The new semantics for PyMemoryView_FromBuffer(view) are:

  1) If non-NULL, treat view.obj as a borrowed reference.

  2) Rely on the fact that shape and strides won't disappear.


2) means that returning PyMemoryView_FromBuffer(view) from
a view allocated on the stack is no longer safe. In all instances
people could migrate to PyMemoryView_FromMemory(), which is
both safe and more convenient, but code may be broken.

PyManaged_Buffer is designed to expect buffers from exporters,
where it is guaranteed that the buffers won't disappear,so it
won't be easy to keep backwards compatibility.
msg169460 - (view) Author: Alexander Belopolsky (belopolsky) * (Python committer) Date: 2012-08-30 14:36
Having been bitten by an indirect buffer bug in 2.7, I decided to write some tests for 3.3.  I added an objview() function to _testbuffer module that creates an indirect view for nested tuples.  I have not written unit tests yet, so I'll attach a demo script test_indirect.py.

I hope this test case will be helpful in figuring out the right semantics for PyMemoryView_FromBuffer().  My feeling is that memoryview should be able to store shape/strides/suboffsets arrays in its own structure.  I also think the only way to achieve that is to make it a PyVarObject and allocate up to sizeof(Py_ssize_t)*ndim*3 bytes after the "view" substructure to store copies of shape/strides/suboffsets arrays.
msg169464 - (view) Author: Stefan Krah (skrah) * (Python committer) Date: 2012-08-30 14:57
PyMemoryViewObject already is a PyVarObject with its own shape, strides
and suboffsets. It is the PyManagedBuffer object that directly communicates
with exporters.

The decision to store *exactly* the buffer that is obtained from the
exporter was made in #10181.

Your test case seems to pass here. :) Was it supposed to crash?
msg169466 - (view) Author: Alexander Belopolsky (belopolsky) * (Python committer) Date: 2012-08-30 15:07
> Your test case seems to pass here. :) Was it supposed to crash?

No, I worked real hard to make it pass. :-)  I think it would crash 2.7 and 3.2, but I have not tried.  I also suspect it leaks memory.
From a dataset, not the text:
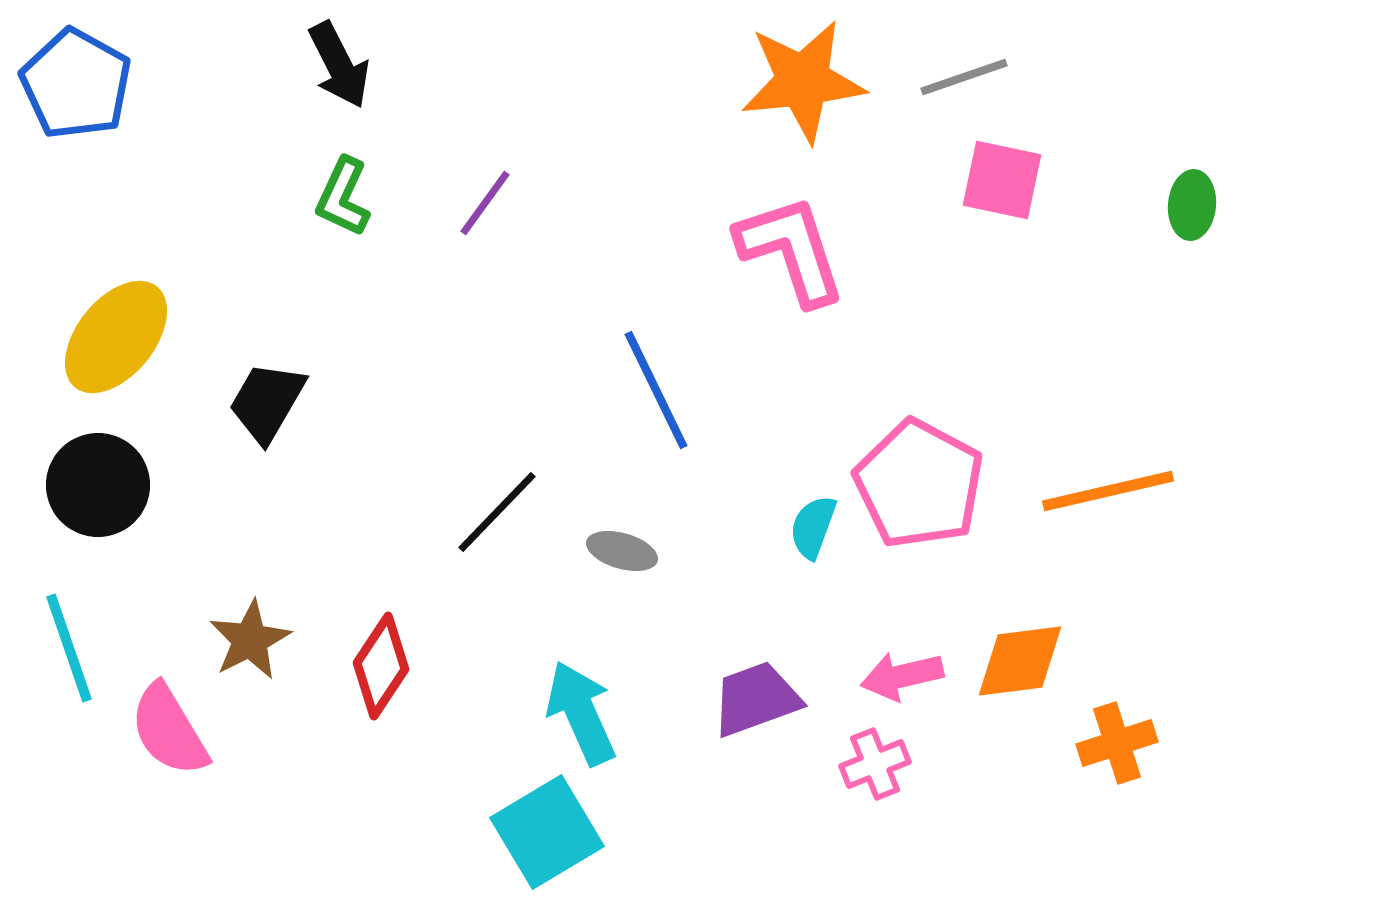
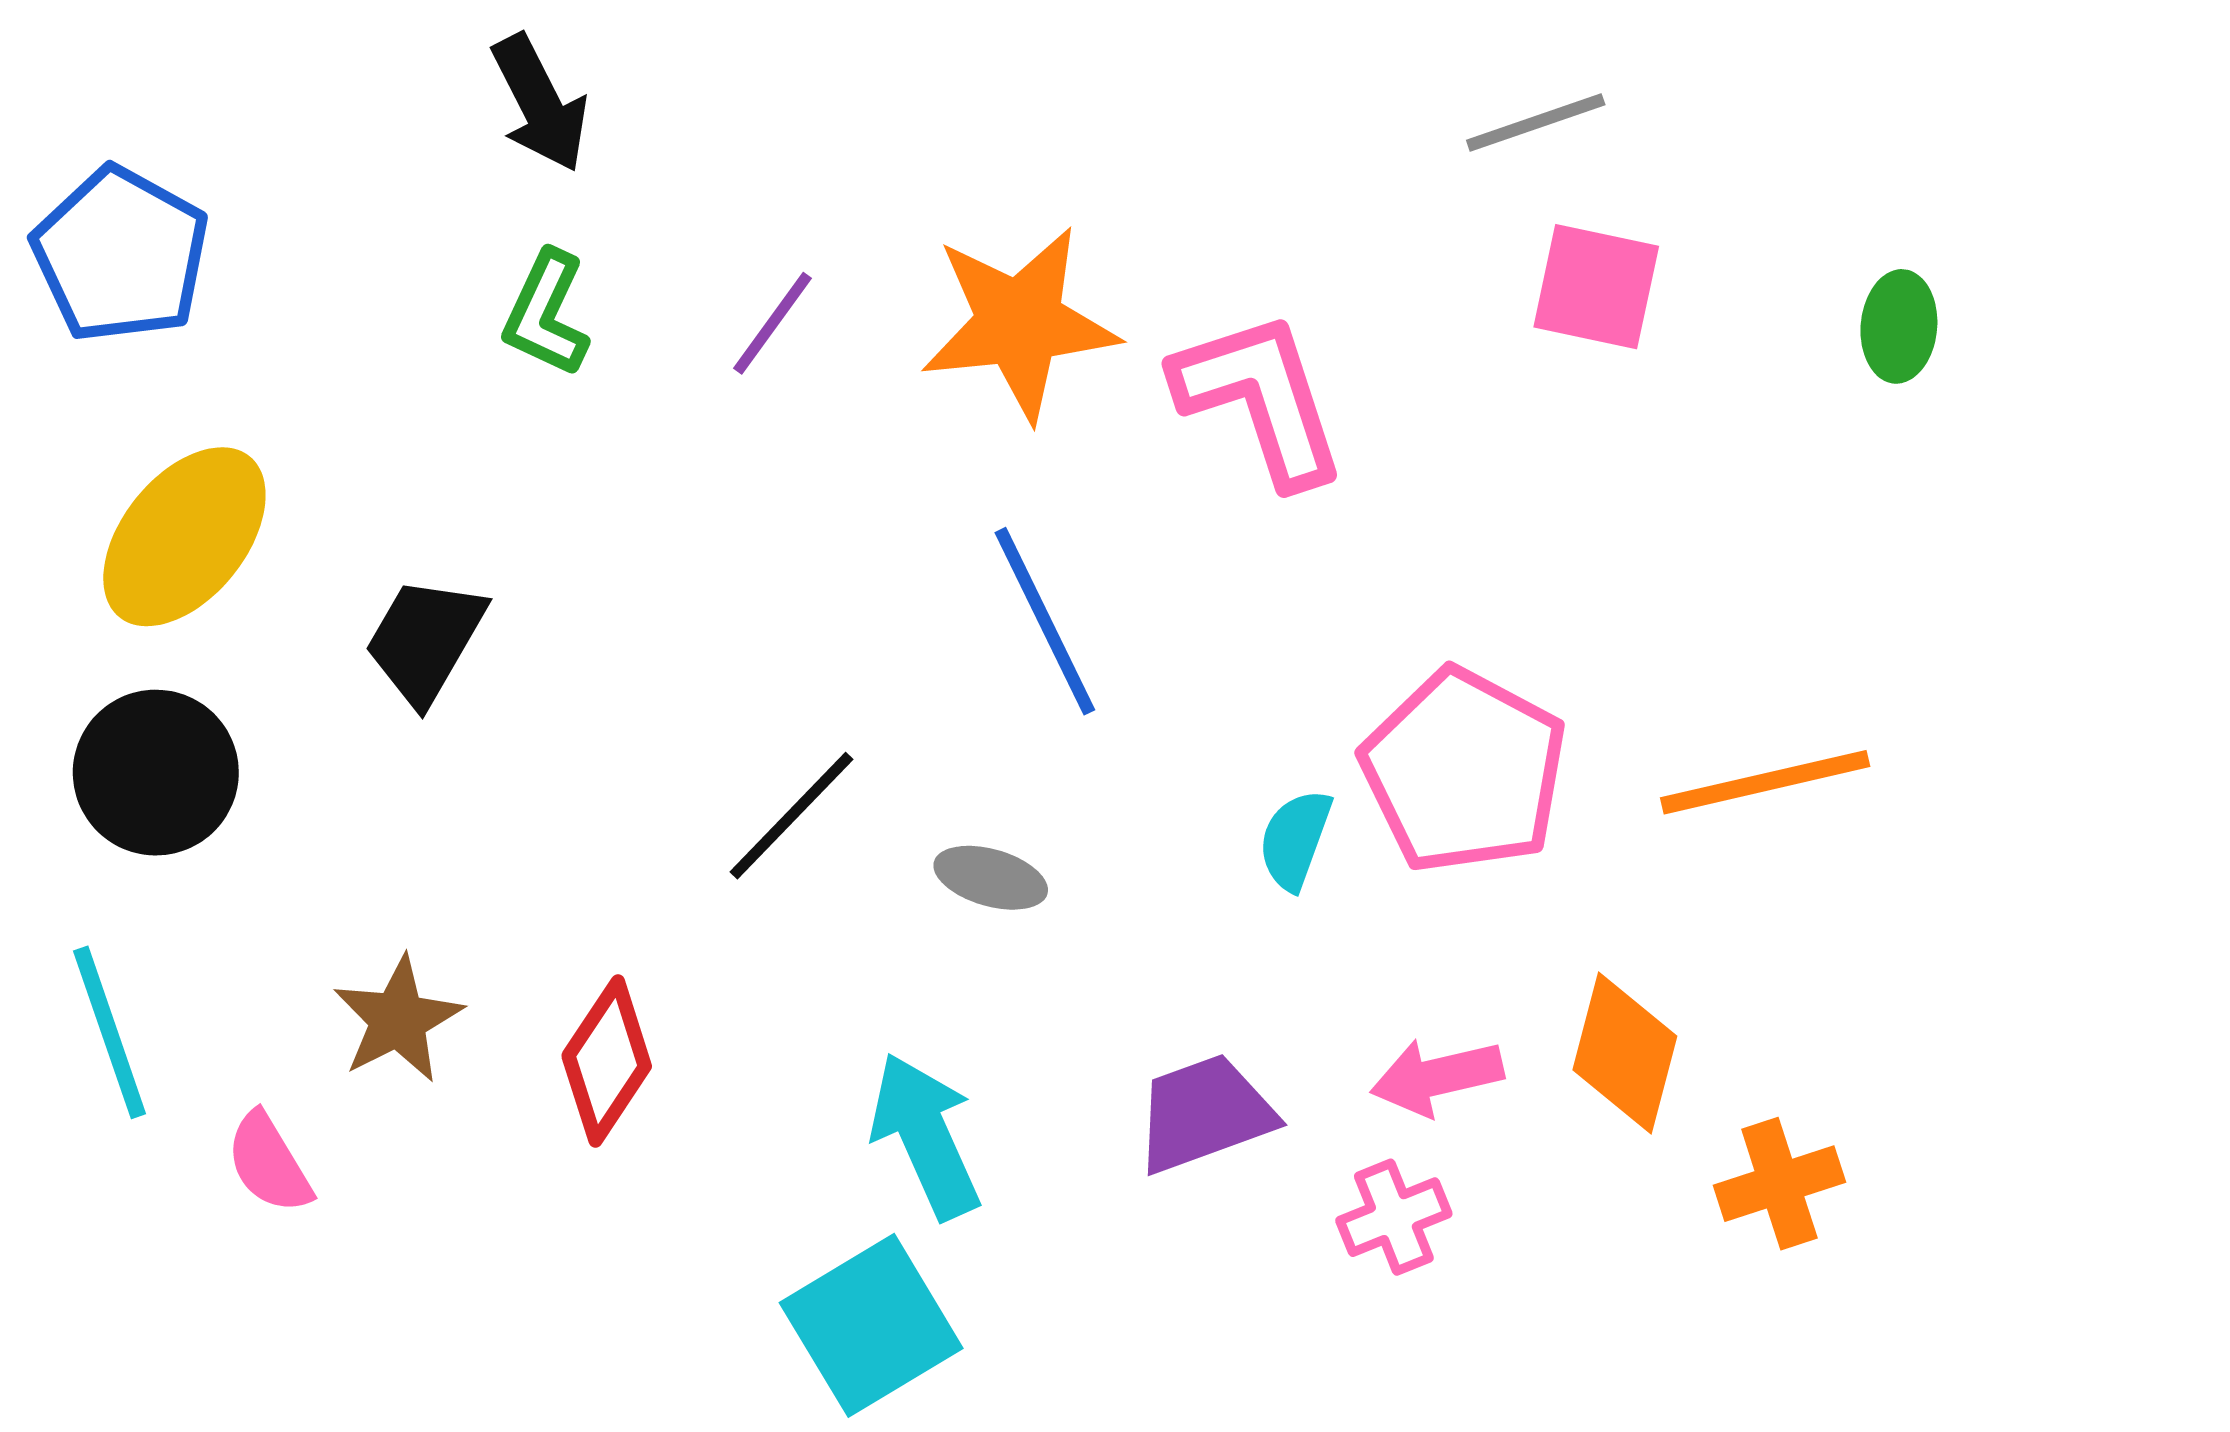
orange star: (803, 81) -> (1019, 323), moved
blue pentagon: (76, 84) -> (121, 255), moved
orange diamond: (1020, 661) -> (1625, 1053), turned -68
pink semicircle: (169, 730) -> (269, 1163), size x0.7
Do you think this is something that we should include in the test suit.  If so, I will probably open a separate issue and transform test_indirect.py into a patch for test_buffer.
msg169467 - (view) Author: Alexander Belopolsky (belopolsky) * (Python committer) Date: 2012-08-30 15:15
> PyMemoryViewObject already is a PyVarObject with its own shape,
> strides and suboffsets.

You are right.  I was mistakenly looking at 3.2.3 sources. It looks like there are a lot of undocumented changes here.
msg169471 - (view) Author: Stefan Krah (skrah) * (Python committer) Date: 2012-08-30 17:22
On second thought, it's impossible to crash a memoryview generated
by PyMemoryView_FromBuffer(info) even when info->shape etc. point
to stack addresses.

The reason is this: All new memoryviews are created through the mbuf_add*
API. In the first call to mbuf_add_view(mbuf, NULL) the stack addresses
are still valid, and the private shape, strides and suboffsets of the
first memoryview that is registered with the managed buffer are
initialized correctly.

Now PyMemoryView_FromBuffer() returns and the managed buffer itself
contains invalid stack addresses. But these are never used again!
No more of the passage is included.